Deus, dai-me soberba para suportar o rugido das feras - mas não agora.
Porque agora, para surpresa de beócios do quilate de Nicomar Lael, cometerei um gesto de magnanimidade suprema, nada compatível com a soberba a que preciso recorrer para me proteger da idiotia alheia.
Direi a Nicomar Lael, este animal rastejante que vive prospectando páginas dos dicionários em busca de palavras e expressões em desuso que lhe concedam a aparência de sábio: oh, pulha, festejai, gritai "alvíssaras!" ao céu mudo, porque confessarei que concordo contigo num ponto - apenas num! Já, já, direi qual é o único e escasso motivo de nossa concordância.
( Mas, antes, quero te deixar ciante de que, em homenagem a teus neurônios de baixa extração, atuarei como atuam adultos diante de crianças: farei de conta que não, não conheço, sequer desconfio de teus truques. Farei de conta que não sei que, como se fosse um labrador faminto, deslizas as patas pelas páginas de velhas edições de dicionários comprados em sebo, em busca de vocábulos como "charneca", "brâmane", "trautear", "atólito", "estrídulas" , "estúrdia" "eutimia" e coisas que tais, com a única intenção de contrabandeá-los em teus textos e, assim, tentar atrair, pelo exotismo das expressões, a atenção de leitores desavisados. Debalde. Direi que consegues apenas atrair a piedade.
Obterias efeito idêntico se, no lugar da recitação de tais anacronismos, simplesmente te dedicasses a um exercício mais simples: bastaria afastar ligeiramente a arcada dentária superior da arcada dentária inferior, mobilizar as cordas vocais e produzir o som que emites com tanta graça e desenvoltura desde o dia do nascimento: au-au-au-au. Bastaria fazer o que fazes tão bem: latir!
Mas, não. Insistes em escrever).
Feita a ressalva, digo que sou forçado a concordar num ponto com o sr. Nicomar Lael (volto a indagar aos céus: de que balcão de cartório de floresta terá brotado tal nome, uma cacofonia formada por vocais e consoantes em choque ?):
é perda de tempo ficar chocado com os barbarismos ditos por gente supostamente "ilustrada" na TV.
Sempre achei que, desde que mantida sem som, a TV pode ter uma excelente utilidade: deixa o ambiente à meia-luz, o que pode ser bom para as retinas fatigadas.

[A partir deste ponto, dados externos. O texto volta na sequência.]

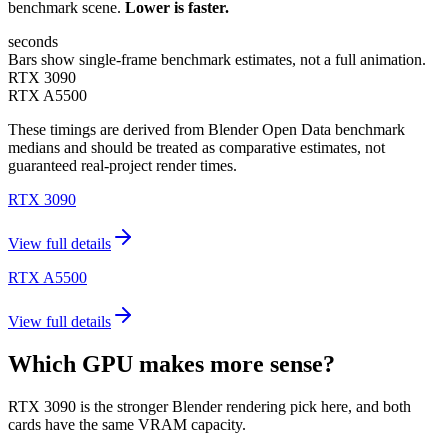
benchmark scene.
Lower is faster.
seconds
Bars show single-frame benchmark estimates, not a full animation.
RTX 3090
RTX A5500
These timings are derived from Blender Open Data benchmark
medians and should be treated as comparative estimates, not
guaranteed real-project render times.
RTX 3090
View full details
RTX A5500
View full details
Which GPU makes more sense?
RTX 3090 is the stronger Blender rendering pick here, and both
cards have the same VRAM capacity.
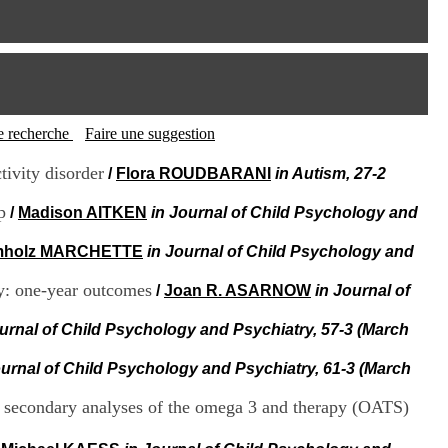
I
95, Bd Pinel
n
69678 Bron Cedex
f
Horaires
o
Lundi au Vendredi
r
9h00-12h00 13h30-16h00
m
Contact
a
Tél:
+33(0)4 37 91 54 65
t
tte recherche
Faire une suggestion
Fax:
+33(0)4 37 91 54 37
i
Mail
o
tivity disorder
/
Flora ROUDBARANI
in Autism, 27-2
n
e
p
/
Madison AITKEN
in Journal of Child Psychology and
t
d
mholz MARCHETTE
in Journal of Child Psychology and
e
D
py: one-year outcomes
/
Joan R. ASARNOW
in Journal of
o
c
ournal of Child Psychology and Psychiatry, 57-3 (March
u
m
e
ournal of Child Psychology and Psychiatry, 61-3 (March
n
t
: secondary analyses of the omega 3 and therapy (OATS)
a
t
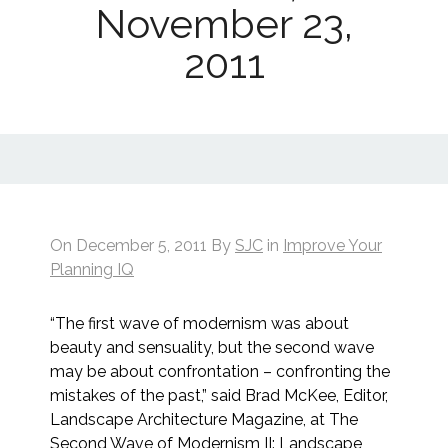
November 23,
2011
On
December 5, 2011
By
SJC
in
Improve Your
Planning IQ
“The first wave of modernism was about
beauty and sensuality, but the second wave
may be about confrontation – confronting the
mistakes of the past,” said Brad McKee, Editor,
Landscape Architecture Magazine, at The
Second Wave of Modernism II: Landscape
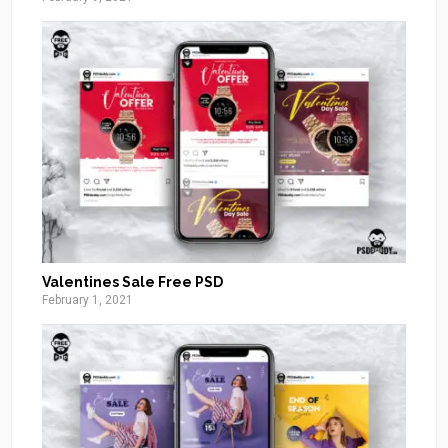
Valentines Sale Free PSD
February 1, 2021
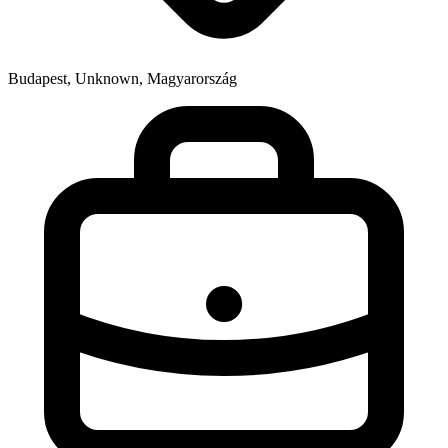
Budapest, Unknown, Magyarország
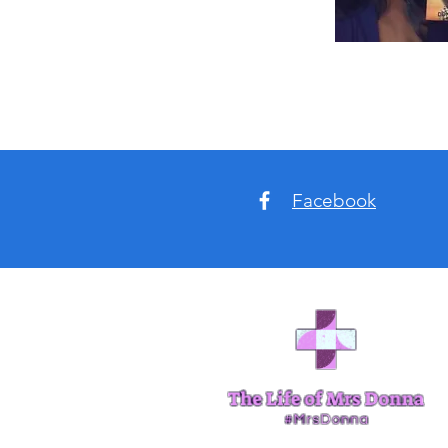
Facebook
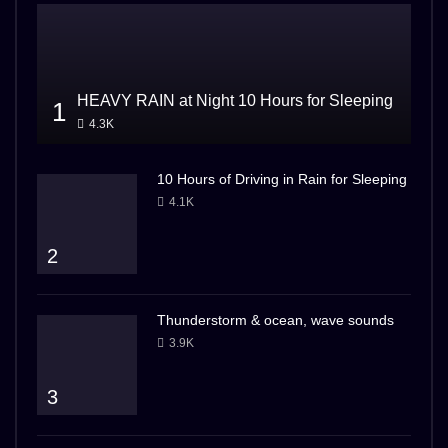
HEAVY RAIN at Night 10 Hours for Sleeping
1
4.3K
10 Hours of Driving in Rain for Sleeping
4.1K
2
Thunderstorm & ocean, wave sounds
3.9K
3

Mas este eletrodoméstico que fala não deve, claro, ser levado a sério, porque, com raríssimas exceções, só consegue emitir três coisas: luz, som - e parvoíces.
Assim, não é de estranhar o desfile de horrores que assaltam nossos olhos a cada vez que olhamos de soslaio para os vídeos. Lá estarão anúncios engraçadinhos paridos por publicitários que se julgam gênios; celebridades idiotas tentando nos vender produtos e serviços que vão de telefones celulares a cervejas e bancos; jornalistazinhos fazendo trocadilhos infames, como se trocadilho fosse capaz de dar nobreza a textos capenguíssimos; o lixo, o lixo, o lixo.
Tive,portanto, uma iluminação. Da próxima vez que ouvir alguém dizer "meu óculos" na TV, restarei indiferente. Farei o que deveria ter feito das outras vezes:
tirarei o som.
Assim, esta fábrica de estultices finalmente cumprirá o papel que lhe cabe,por merecimento: deixar o ambiente à meia-luz.
Poderei, então, mergulhar no sono profundo, cavalgar por toda a noite por territórios de sonho, onde não há lugar para os parvos e os beócios - e os aparelhos de TV.